It only took one night for Togo to discreetly change its regime and Constitution. While all eyes were on the presidential election in Senegal, largely won by opponent Bassirou Diomaye Faye, Togolese deputies voted on March 25, at past 11 p.m., for a modification of the fundamental law which establishes a parliamentary regime. An institutional upheaval designed, according to the opposition, to allow the head of state, who succeeded his father in 2005, to remain at the head of the country indefinitely.
The adopted text, which comes from a group of nineteen deputies from the UNIR party (Union for the Republic), some of whom are very close to the palace, was designed to strengthen the weight of the head of government, to the detriment of that of the president. of the Republic. The latter, elected “without debate” for a single mandate of six years by Parliament meeting in congress, now has only an honorary role. Real power is concentrated in the hands of a “president of the council of ministers” appointed by the National Assembly, with no term limit.
Head of the armed forces and responsible for foreign policy, this “super prime minister” decides on the country’s major directions. A position which seems cut out for the current head of state and which could fall to him, if his party wins the next legislative and regional elections scheduled for April 20.
“It all happened on the sly, while everyone was asleep. We knew, since mid-March, that a bill was in preparation, but we were far from imagining that we were going to completely change the regime,” chokes up Isabelle Ameganvi, former MP and vice-president of the National Alliance for Change (ANC), one of the main opposition parties. “As I speak to you, I have not yet had access to the voted text! », she continues, shocked by the process.
“The head of state wants to give himself a new lease”
For this trained lawyer, the law, which has yet to be promulgated, is all the more problematic because it “violates” article 59 of the Constitution, according to which the method of election of the President of the Republic cannot be changed only by referendum. Furthermore, the mandate of the deputies officially expired on January 7. “They should have just dealt with business as usual. It is not up to 89 people who were poorly elected five years ago [1 MP voted against, 1 other abstained] to decide for 5 million Togolese voters! The country’s problem is not its political regime, it’s that the authorities do not respect the law,” she asserts.
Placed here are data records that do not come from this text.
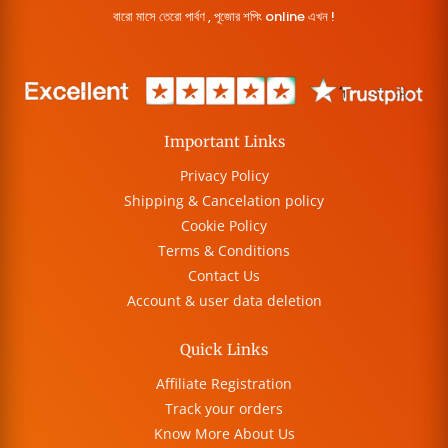
বারো মাসে তেরো পার্বণ , পূজোর শপিং online এখন !
Important Links
Privacy Policy
Shipping & Cancelation policy
Cookie Policy
Terms & Conditions
Contact Us
Account & user data deletion
Quick Links
Affiliate Registration
Track your orders
Know More About Us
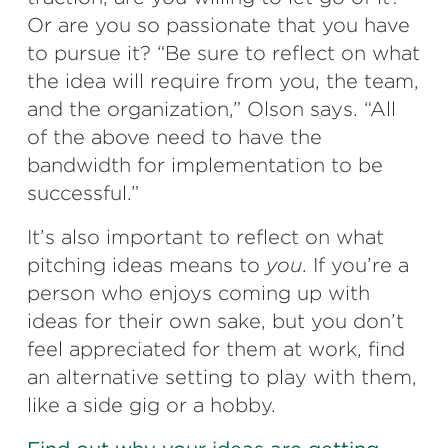
Or are you so passionate that you have
to pursue it? “Be sure to reflect on what
the idea will require from you, the team,
and the organization,” Olson says. “All
of the above need to have the
bandwidth for implementation to be
successful.”
It’s also important to reflect on what
pitching ideas means to
you
. If you’re a
person who enjoys coming up with
ideas for their own sake, but you don’t
feel appreciated for them at work, find
an alternative setting to play with them,
like a side gig or a hobby.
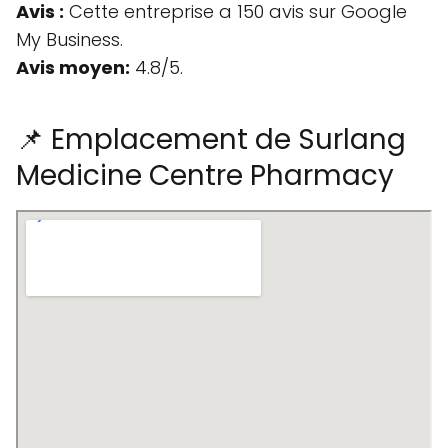
Avis :
Cette entreprise a 150 avis sur Google
My Business.
Avis moyen:
4.8/5.
📌 Emplacement de Surlang
Medicine Centre Pharmacy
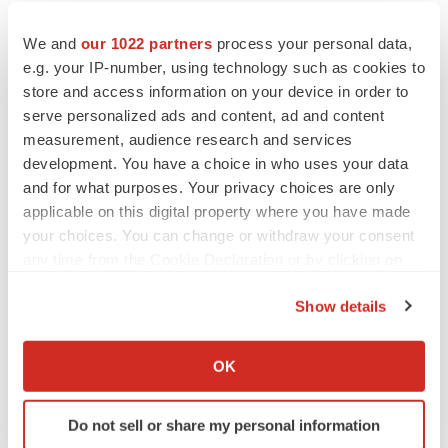
We and
our 1022 partners
process your personal data,
e.g. your IP-number, using technology such as cookies to
Twitter
LinkedIn
Facebook
Email
Print
store and access information on your device in order to
serve personalized ads and content, ad and content
Non-profit
NextGen: Class of 2026
measurement, audience research and services
development. You have a choice in who uses your data
and for what purposes. Your privacy choices are only
applicable on this digital property where you have made
your choices. You can change or withdraw your consent
any time from the Cookie Declaration or by clicking on
the Privacy trigger icon.
Show details
If you allow, we would also like to:
Collect information about your geographical location
OK
which can be accurate to within several meters
Identify your device by actively scanning it for
Do not sell or share my personal information
specific characteristics (fingerprinting)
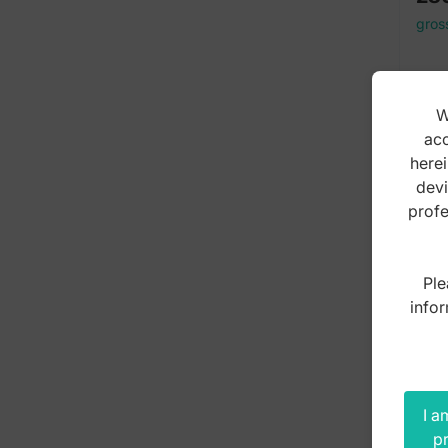
gros
W
acc
herei
devi
profe
Ple
infor
I a
pr
Mou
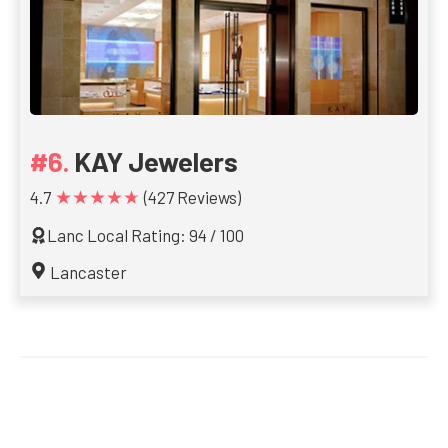
KAY Jewelers
★★★★★
4.7
(427 Reviews)
Lanc Local Rating: 94 / 100
Lancaster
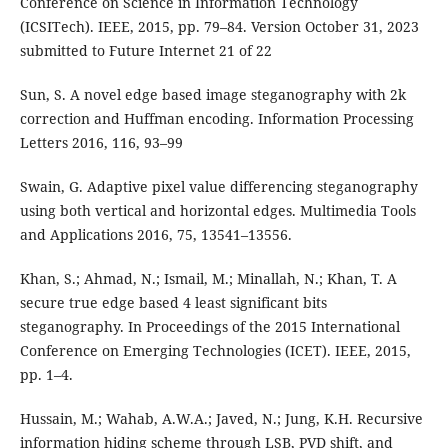
Conference on Science in Information Technology
(ICSITech). IEEE, 2015, pp. 79–84. Version October 31, 2023
submitted to Future Internet 21 of 22
Sun, S. A novel edge based image steganography with 2k
correction and Huffman encoding. Information Processing
Letters 2016, 116, 93–99
Swain, G. Adaptive pixel value differencing steganography
using both vertical and horizontal edges. Multimedia Tools
and Applications 2016, 75, 13541–13556.
Khan, S.; Ahmad, N.; Ismail, M.; Minallah, N.; Khan, T. A
secure true edge based 4 least significant bits
steganography. In Proceedings of the 2015 International
Conference on Emerging Technologies (ICET). IEEE, 2015,
pp. 1–4.
Hussain, M.; Wahab, A.W.A.; Javed, N.; Jung, K.H. Recursive
information hiding scheme through LSB, PVD shift, and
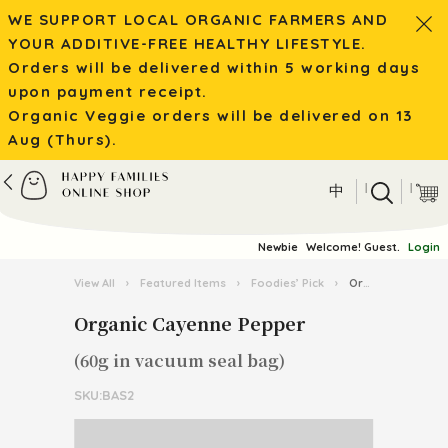
WE SUPPORT LOCAL ORGANIC FARMERS AND
YOUR ADDITIVE-FREE HEALTHY LIFESTYLE.
Orders will be delivered within 5 working days
upon payment receipt.
Organic Veggie orders will be delivered on 13
Aug (Thurs).
|
|
中
Newbie
Welcome! Guest.
Login
View All
›
Featured Items
›
Foodies’ Pick
›
Organic Cayenne Pepper
Organic Cayenne Pepper
(60g in vacuum seal bag)
SKU:BAS2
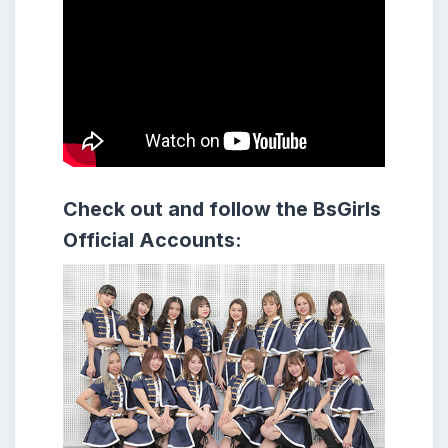
Check out and follow the BsGirls
Official Accounts:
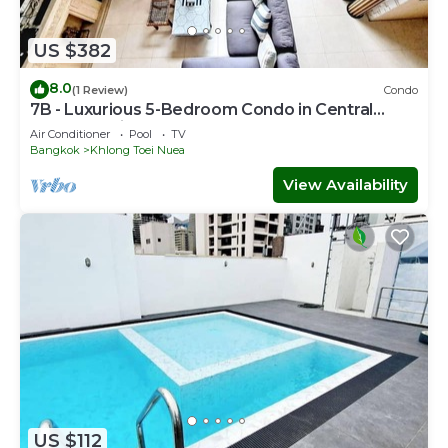
US $382
8.0
(1 Review)
Condo
7B - Luxurious 5-Bedroom Condo in Central
Bangkok with Rooftop Pool
Air Conditioner
Pool
TV
Bangkok
Khlong Toei Nuea
View Availability
US $112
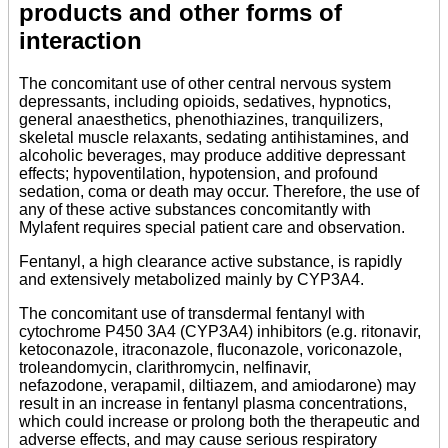
products and other forms of
interaction
The concomitant use of other central nervous system
depressants, including opioids, sedatives, hypnotics,
general anaesthetics, phenothiazines, tranquilizers,
skeletal muscle relaxants, sedating antihistamines, and
alcoholic beverages, may produce additive depressant
effects; hypoventilation, hypotension, and profound
sedation, coma or death may occur. Therefore, the use of
any of these active substances concomitantly with
Mylafent requires special patient care and observation.
Fentanyl, a high clearance active substance, is rapidly
and extensively metabolized mainly by CYP3A4.
The concomitant use of transdermal fentanyl with
cytochrome P450 3A4 (CYP3A4) inhibitors (e.g. ritonavir,
ketoconazole, itraconazole, fluconazole, voriconazole,
troleandomycin, clarithromycin, nelfinavir,
nefazodone, verapamil, diltiazem, and amiodarone) may
result in an increase in fentanyl plasma concentrations,
which could increase or prolong both the therapeutic and
adverse effects, and may cause serious respiratory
Officially, the new Constitution is supposed to “bring new impetus to the management of public affairs”, we can read on the National Assembly website. But why then opt for a parliamentary regime and not amend the 1992 text as was already done in 2002, 2007 and 2019 to, according to the opposition, allow the leader in place to run again after one or more mandates in arguing for a reset of the counters?
“There have been no real debates on this point, or any debates at all, because the nature of the regime is just a legal guise for the balance of political power. It is very clear that the head of state wants to give himself a new lease of life,” said Togolese economist Kako Nubukpo, commissioner for agriculture at the West African Economic and Monetary Union (UEMOA) and former minister of President Faure Gnassingbé. Contacted by Le Monde, the Minister of Communication and government spokesperson, Florence Kouigan, did not respond.
Faure Gnassingbé, “the young dean”
Since 1967, Togo has only had two presidents: Gnassingbé Eyadéma, a former soldier in the French army who became head of state following a putsch and who remained there until his death. in 2005, then his son, Faure Gnassingbé, comfortably re-elected in 2010, 2015 and 2020.
At 57 years old, “the young dean”, as his peers in West Africa call him, appears to be one of the best established in power, while the sub-region has experienced, over the last three years, a series of putsches in Mali, Burkina Faso, Guinea and Niger. Regimes sanctioned by the Economic Community of West African States (ECOWAS), but with which Togo has always strived to maintain contact, to the point of becoming one of the main mediators in the crises that are shaking the region.
Did the Togolese government want to capitalize on the distrust inspired today by the democratic model which was deployed in West Africa from the 1990s and of which military regimes are today the main gateways? -voice ? “It is in the spirit of the times to criticize the failures and fragility of representative democracy. One of the arguments put forward by the UNIR party to justify the need to move to parliamentary governance is that this new regime would be a guarantee of stability and a model more suited to African societies. Which is in no way established,” underlines Kako Nubukpo.
The opposition, which seeks to mobilize public opinion against what it considers to be a constitutional coup, has little room for maneuver. A press conference was organized on Wednesday March 27 in the capital, Lomé, with representatives of civil society to denounce the authorities’ “misrepresentation”. But another meeting, which was to be held earlier, was interrupted by the police under the pretext that its organizers did not have the necessary authorizations.